__Task statement__. Using only the records, tally the lines with "oliņas" in them and state that total by itself.

>>>>>

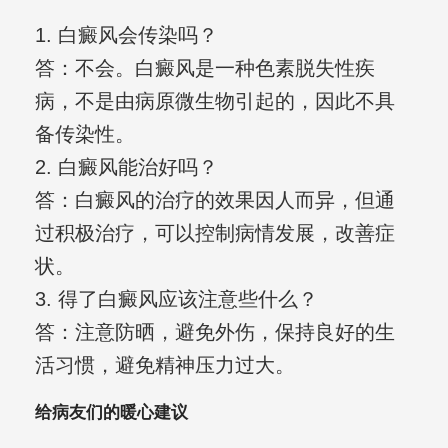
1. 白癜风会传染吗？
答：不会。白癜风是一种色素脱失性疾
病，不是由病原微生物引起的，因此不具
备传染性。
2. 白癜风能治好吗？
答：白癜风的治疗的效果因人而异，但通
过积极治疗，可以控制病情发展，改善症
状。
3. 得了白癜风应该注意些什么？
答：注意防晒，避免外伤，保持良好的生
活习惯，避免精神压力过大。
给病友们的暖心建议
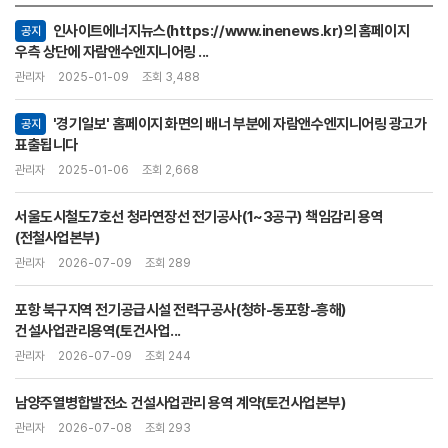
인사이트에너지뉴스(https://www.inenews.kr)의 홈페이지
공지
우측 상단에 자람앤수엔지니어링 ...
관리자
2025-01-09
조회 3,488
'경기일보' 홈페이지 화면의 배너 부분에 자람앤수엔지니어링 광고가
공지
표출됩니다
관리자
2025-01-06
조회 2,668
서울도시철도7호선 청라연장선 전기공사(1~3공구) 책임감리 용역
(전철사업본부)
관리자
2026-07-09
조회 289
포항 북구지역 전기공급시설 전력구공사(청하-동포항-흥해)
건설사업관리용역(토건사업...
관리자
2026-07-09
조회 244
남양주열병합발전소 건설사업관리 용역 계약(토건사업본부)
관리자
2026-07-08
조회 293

<<<<<
>>>>>

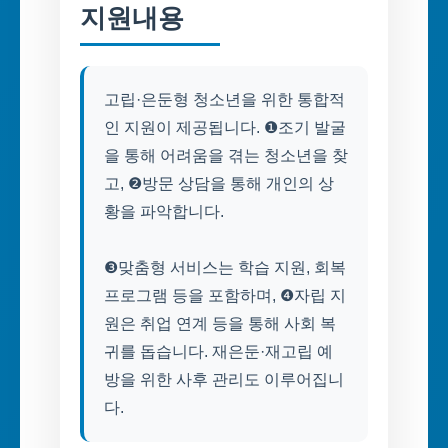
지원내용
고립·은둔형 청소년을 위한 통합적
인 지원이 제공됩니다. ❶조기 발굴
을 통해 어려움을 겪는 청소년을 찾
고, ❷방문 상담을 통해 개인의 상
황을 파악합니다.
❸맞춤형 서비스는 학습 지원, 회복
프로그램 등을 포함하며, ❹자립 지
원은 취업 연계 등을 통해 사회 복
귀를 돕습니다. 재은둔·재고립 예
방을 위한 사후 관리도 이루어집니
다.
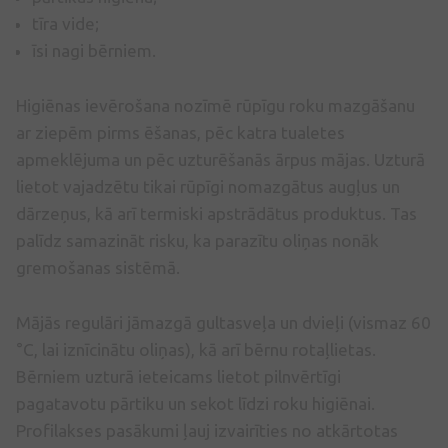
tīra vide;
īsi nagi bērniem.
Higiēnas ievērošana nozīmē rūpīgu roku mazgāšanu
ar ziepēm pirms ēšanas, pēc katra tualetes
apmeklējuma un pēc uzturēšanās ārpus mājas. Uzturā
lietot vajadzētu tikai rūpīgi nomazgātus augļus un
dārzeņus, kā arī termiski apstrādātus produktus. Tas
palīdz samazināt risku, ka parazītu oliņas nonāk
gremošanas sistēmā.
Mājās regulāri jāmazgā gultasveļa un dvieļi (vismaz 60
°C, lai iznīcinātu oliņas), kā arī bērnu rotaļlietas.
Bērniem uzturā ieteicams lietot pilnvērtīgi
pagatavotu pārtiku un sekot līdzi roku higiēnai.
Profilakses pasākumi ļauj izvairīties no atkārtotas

<<<<<

__Task output__. 2